You are trying to balance long term trickle charge against intermittent higher load use, hence, have more storage capacity....IMO...
120 AH quoted at £105 this week.
 
The length of time it would power your bilge pump might be a worry.

Yes but so far its more than managed the job and powered the lights. Of course if it was a larger boat or there was a leak to look after - then lets be honest - you could be in situation that no battery is big enough !
Its also to be noted that the pump kicks in when water level is low - so it doesn't have to run for long ... we also have 20 hour daylight this time of year for the solar panel that tops the battery up.
 
OP might consider setting up set of lithium18650 batteries for his boat power. Get 1,2or3 holders for 3 cells. Typically about 2 AH for each cell. You need 3 in series fro 11 to 12v. then parallel more sets of 3 in series to multiply AH capacity. You need a 3S charge controller like this 12V 3S MPPT Solar Panel Controller Lithium 18650 Battery Pack Charging Module | eBay. NB the Chinese happily throw around the term MPPT when it is certainly not Max power point racking from PV cell. These controllers will cut off charge when cells come up. NB each cell is monitored individually so 4 wires to cell pack. The controller will also cut off output at high current or low cell voltage which is good. However I found with 25w radio I need to connect straight to cells because current drain was too high for controller. See my previous post re 18650 batteries from China (ebay) if they claim 6000 to 10000maH you can expect around 200maH. 18650 at best will do around 3000maH. Just an option to experiment with. ol'will

Just a note of caution .... 18650 cells are in at least two voltage versions ... and if you charge the lower rated to the higher 4.2V standard - they will not last long.
18650's are popular cells for our RC gear and we make sure to get the 4.2V max per cell versions.

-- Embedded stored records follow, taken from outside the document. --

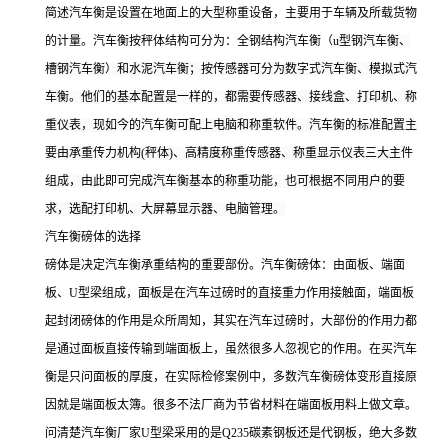
简述
汽车衡是设置在地面上的大型称重设备，主要用于车辆及所载货物
的计量。汽车衡按秤体结构可分为：全钢结构汽车衡（
u型钢汽车衡、
槽钢汽车衡）和水泥汽车衡；按传感器可分为数字式汽车衡、模拟式汽
车衡。他们的基本配置是一样的，都需要传感器、接线盒、打印机、称
重仪表，现如今的汽车衡可配上电脑和称重软件。汽车衡的标准配置主
要由承重传力机构(秤体)、高精度称重传感器、称重显示仪表三大主件
组成，由此即可完成汽车衡基本的称重功能，也可根据不同用户的要
求，选配打印机、大屏幕显示器、电脑管理。
汽车衡磅体的选择
磅体是决定汽车衡承重结构的重要部份。汽车衡磅体：由面板、端面
板、U型梁组成，面板是在汽车过磅时的直接重力作用接触面，端面板
起封闭磅体的作用是众所周知，其实在汽车过磅时，大部份的作用力都
是通过面板直接传输到端面板上，虽然很多人忽视它的作用。在买汽车
衡是只问面板的厚度，在实际检修案例中，多数汽车衡磅体变形直接原
因就是端面板太簿。很多不法厂商为节省材料在端面板用料上做文章。
问清楚汽车衡厂家U型梁采用的是Q235碳素钢板还是代钢板，绝大多数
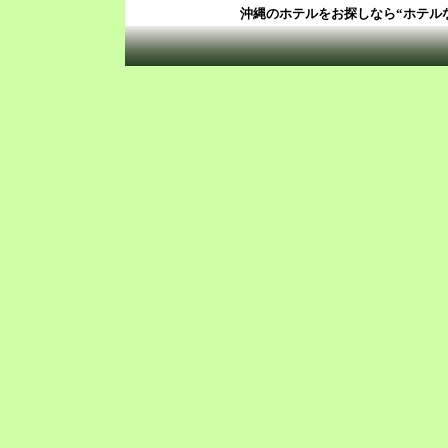
沖縄のホテルをお探しなら“ホテル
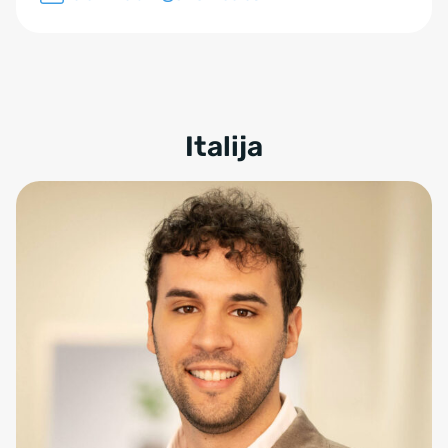
Italija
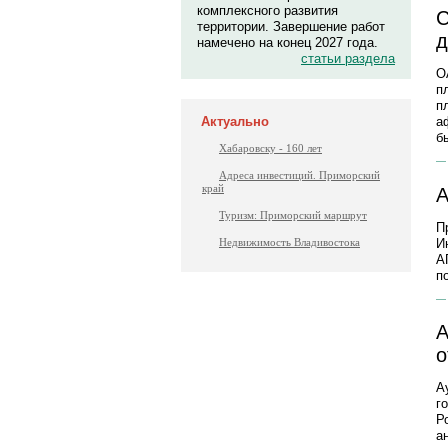
комплексного развития
С
территории. Завершение работ
д
намечено на конец 2027 года.
статьи раздела
О
п
п
Актуально
а
б
Хабаровску - 160 лет
Адреса инвестиций. Приморский
край
А
Туризм: Приморский маршрут
П
И
Недвижимость Владивостока
А
п
А
о
А
г
Р
а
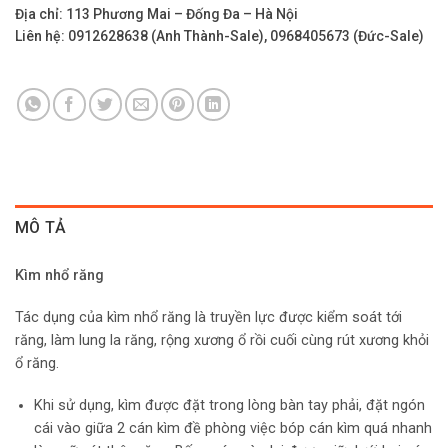
Địa chỉ: 113 Phương Mai – Đống Đa – Hà Nội
Liên hệ: 0912628638 (Anh Thành-Sale), 0968405673 (Đức-Sale)
MÔ TẢ
Kìm nhổ răng
Tác dụng của kìm nhổ răng là truyền lực được kiểm soát tới
răng, làm lung la răng, rộng xương ổ rồi cuối cùng rút xương khỏi
ổ răng.
Khi sử dụng, kìm được đặt trong lòng bàn tay phải, đặt ngón
cái vào giữa 2 cán kìm đề phòng việc bóp cán kìm quá nhanh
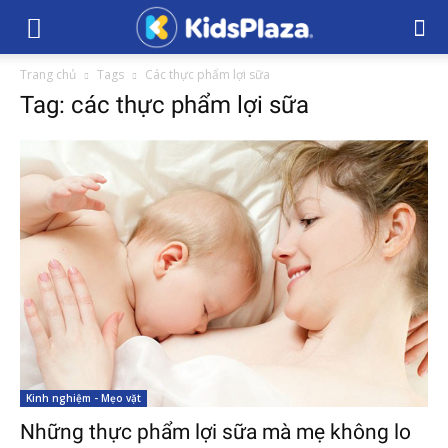
Trang chủ
Tags
Các thực phẩm lợi sữa
Tag: các thực phẩm lợi sữa
Kinh nghiệm - Mẹo vặt
Những thực phẩm lợi sữa mà mẹ không lo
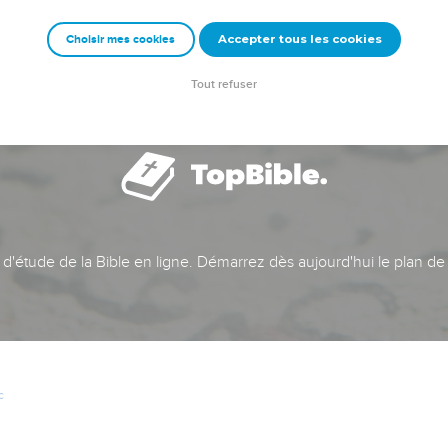
Accepter tous les cookies
Choisir mes cookies
Tout refuser
t d'étude de la Bible en ligne. Démarrez dès aujourd'hui le plan de
c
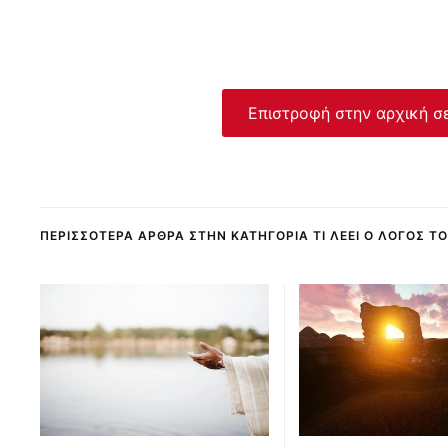
Επιστροφή στην αρχική σ
ΠΕΡΙΣΣΌΤΕΡΑ ΆΡΘΡΑ ΣΤΗΝ ΚΑΤΗΓΟΡΊΑ ΤΙ ΛΈΕΙ Ο ΛΌΓΟΣ Τ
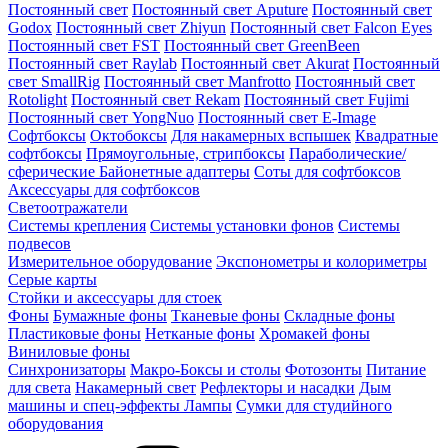
Постоянный свет
Постоянный свет Aputure
Постоянный свет
Godox
Постоянный свет Zhiyun
Постоянный свет Falcon Eyes
Постоянный свет FST
Постоянный свет GreenBeen
Постоянный свет Raylab
Постоянный свет Akurat
Постоянный
свет SmallRig
Постоянный свет Manfrotto
Постоянный свет
Rotolight
Постоянный свет Rekam
Постоянный свет Fujimi
Постоянный свет YongNuo
Постоянный свет E-Image
Софтбоксы
Октобоксы
Для накамерных вспышек
Квадратные
софтбоксы
Прямоугольные, стрипбоксы
Параболические/
сферические
Байонетныe адаптеры
Соты для софтбоксов
Аксессуары для софтбоксов
Светоотражатели
Системы крепления
Системы установки фонов
Системы
подвесов
Измерительное оборудование
Экспонометры и колориметры
Серые карты
Стойки и аксессуары для стоек
Фоны
Бумажные фоны
Тканевые фоны
Складные фоны
Пластиковые фоны
Нетканые фоны
Хромакей фоны
Виниловые фоны
Синхронизаторы
Макро-Боксы и столы
Фотозонты
Питание
для света
Накамерный свет
Рефлекторы и насадки
Дым
машины и спец-эффекты
Лампы
Сумки для студийного
оборудования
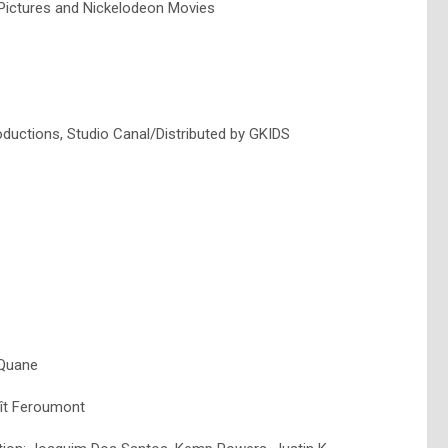
Pictures and Nickelodeon Movies
Productions, Studio Canal/Distributed by GKIDS
 Quane
oît Feroumont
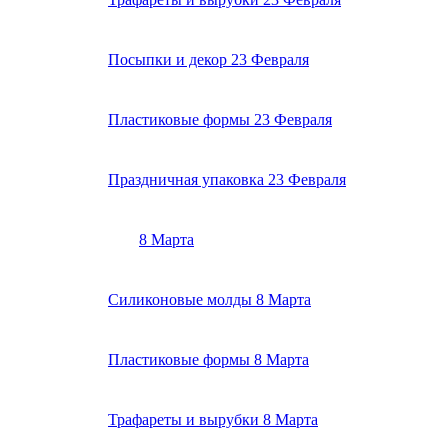
Посыпки и декор 23 Февраля
Пластиковые формы 23 Февраля
Праздничная упаковка 23 Февраля
8 Марта
Силиконовые молды 8 Марта
Пластиковые формы 8 Марта
Трафареты и вырубки 8 Марта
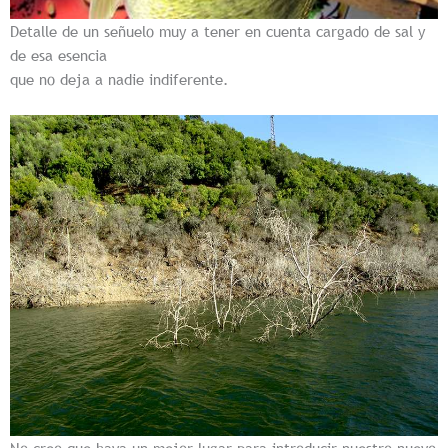
Detalle de un señuelo muy a tener en cuenta cargado de sal y
de esa esencia
que no deja a nadie indiferente.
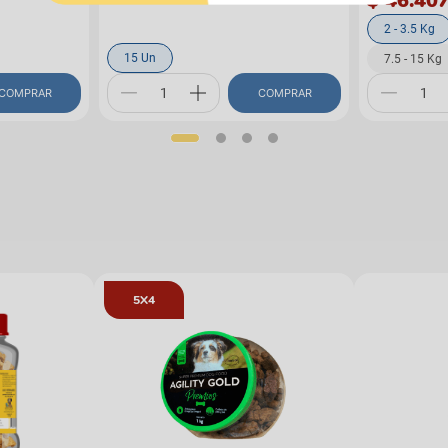
$ 46.40
2 - 3.5 Kg
15 Un
7.5 - 15 Kg
COMPRAR
COMPRAR
5X4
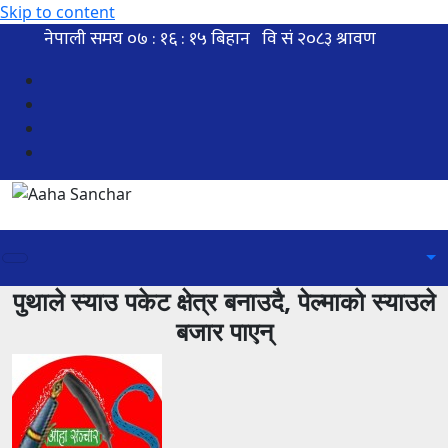
Skip to content
पुथाले स्याउ पकेट क्षेत्र बनाउदै, पेल्माको स्याउले
बजार पाएन्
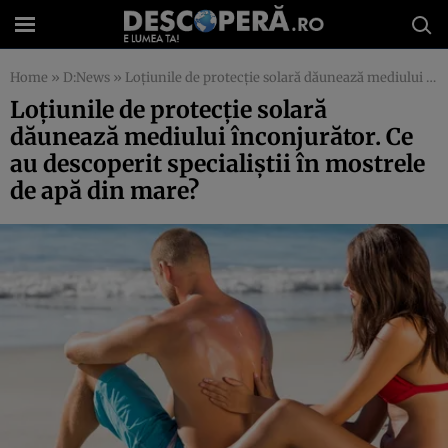
Home
»
D:News
»
Loţiunile de protecţie solară dăunează mediului înconjurător. Ce au descoperit specialiştii în mostrele de apă din mare?
Loţiunile de protecţie solară
dăunează mediului înconjurător. Ce
au descoperit specialiştii în mostrele
de apă din mare?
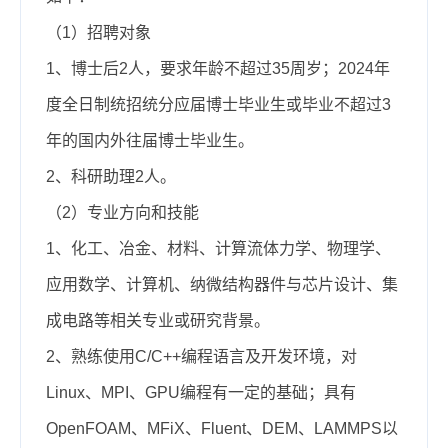
（1）招聘对象
1、博士后2人，要求年龄不超过35周岁；2024年
度全日制统招统分应届博士毕业生或毕业不超过3
年的国内外往届博士毕业生。
2、科研助理2人。
（2）专业方向和技能
1、化工、冶金、材料、计算流体力学、物理学、
应用数学、计算机、纳微结构器件与芯片设计、集
成电路等相关专业或研究背景。
2、熟练使用C/C++编程语言及开发环境，对
Linux、MPI、GPU编程有一定的基础；具有
OpenFOAM、MFiX、Fluent、DEM、LAMMPS以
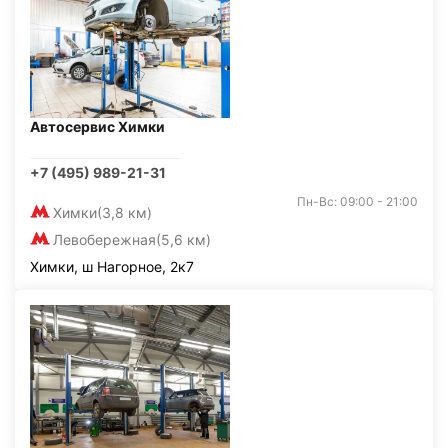
Автосервис Химки
+7 (495) 989-21-31
Пн-Вс: 09:00 - 21:00
Химки
(3,8 км)
Левобережная
(5,6 км)
Химки, ш Нагорное, 2к7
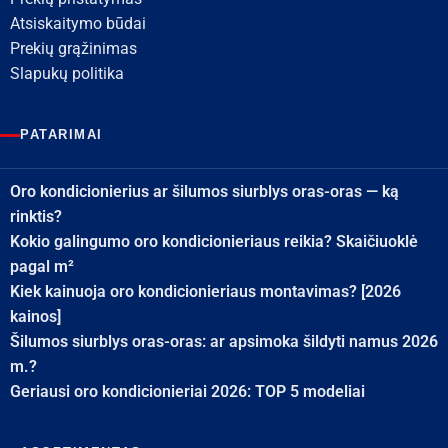
Atsiskaitymo būdai
Prekių grąžinimas
Slapukų politika
PATARIMAI
Oro kondicionierius ar šilumos siurblys oras-oras — ką
rinktis?
Kokio galingumo oro kondicionieriaus reikia? Skaičiuoklė
pagal m²
Kiek kainuoja oro kondicionieriaus montavimas? [2026
kainos]
Šilumos siurblys oras-oras: ar apsimoka šildyti namus 2026
m.?
Geriausi oro kondicionieriai 2026: TOP 5 modeliai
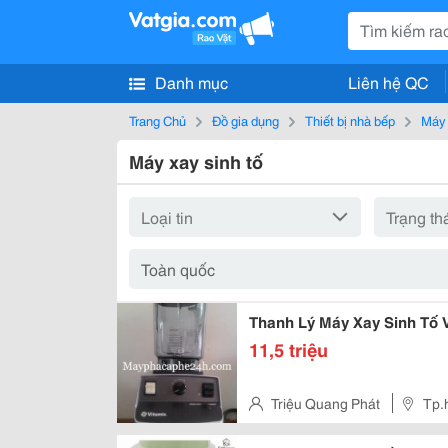
Danh mục
Liên hệ QC
Trang Chủ
Đồ gia dụng
Thiết bị nhà bếp
Máy 
Máy xay sinh tố
Thanh Lý Máy Xay Si
11,5 triệu
Triệu Quang Phát
Tp.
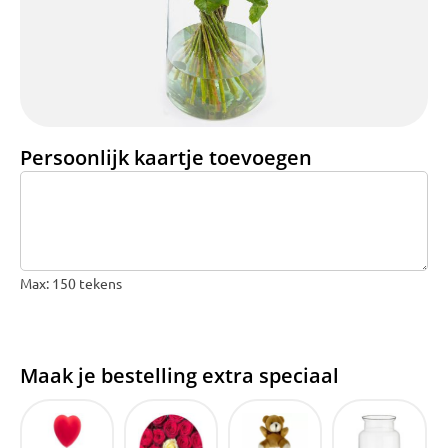
Bruiloft Bundels
Krans maken
Gelegenheden
Bloemenbon
Persoonlijk kaartje toevoegen
Onze bloemenwinkel
Max: 150 tekens
Maak je bestelling extra speciaal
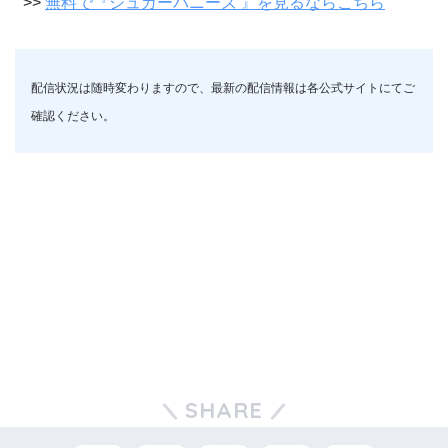
>>
無料で『シュガーバニーズ 』を見るならこちら
配信状況は随時変わりますので、最新の配信情報は各公式サイトにてご
確認ください。
SHARE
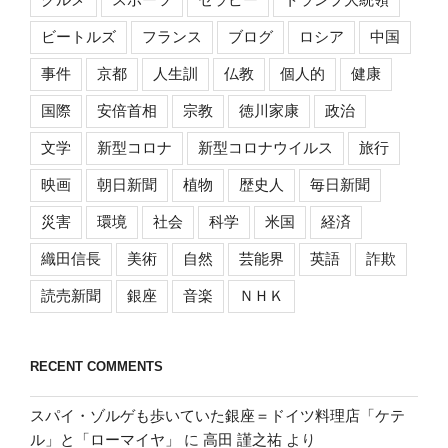
ビートルズ
フランス
ブログ
ロシア
中国
事件
京都
人生訓
仏教
個人的
健康
国際
安倍首相
宗教
徳川家康
政治
文学
新型コロナ
新型コロナウイルス
旅行
映画
朝日新聞
植物
歴史人
毎日新聞
災害
環境
社会
科学
米国
経済
織田信長
美術
自然
芸能界
英語
詐欺
読売新聞
銀座
音楽
ＮＨＫ
RECENT COMMENTS
スパイ・ゾルゲも歩いていた銀座＝ドイツ料理店「ケテ
ル」と「ローマイヤ」
に
高田 謹之祐
より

18650's are hardy cells and can take abuse - but care in connecting up packs - they can discharge at extremely high rates if a mistake made .. pal of mine blew a pack with just the simplest stupid mishap ... that could have resulted in a fire if he hadn't been there.
 
I used to have a 35-40Ah battery. Running VHF, depth, plotter and autopilot on a 21’ boat it would drop 50% crossing Lyme Bay. No solar to charge as I went. I’m still obsessive about battery state even after moving to a110Ah house battery on a different boat.

My 25ft Sunrider has two 90 A/hr Car batterys ... yes car batterys ... I can get 2nd hand ones cheap as chips and usually they come from scrapped cars and in as new condition. I can easily get 4 - 5 years out of each ... and at 25 euros a pop .. nice. Even if I have to replace during a trip ... I'm still quids in buying a new one, and easily obtained in any port.
My Baltic cruises are usually of 8 - 10 days duration with about 2hrs motor sailing / 5hrs pure sailing per day. Batterys at end of trip are still at or near full. The engine - Perkins 4107 has the typical 45A car alternator and there is no fancy charge system on board ... that includes running my coolbox which draws up to 8A (its on a relay that only kicks in when engine is on + a manual over-ride switch).

Just remarking ... and before I get advice on what to modify / change ... I have no plan to change it !! Why ?? it works.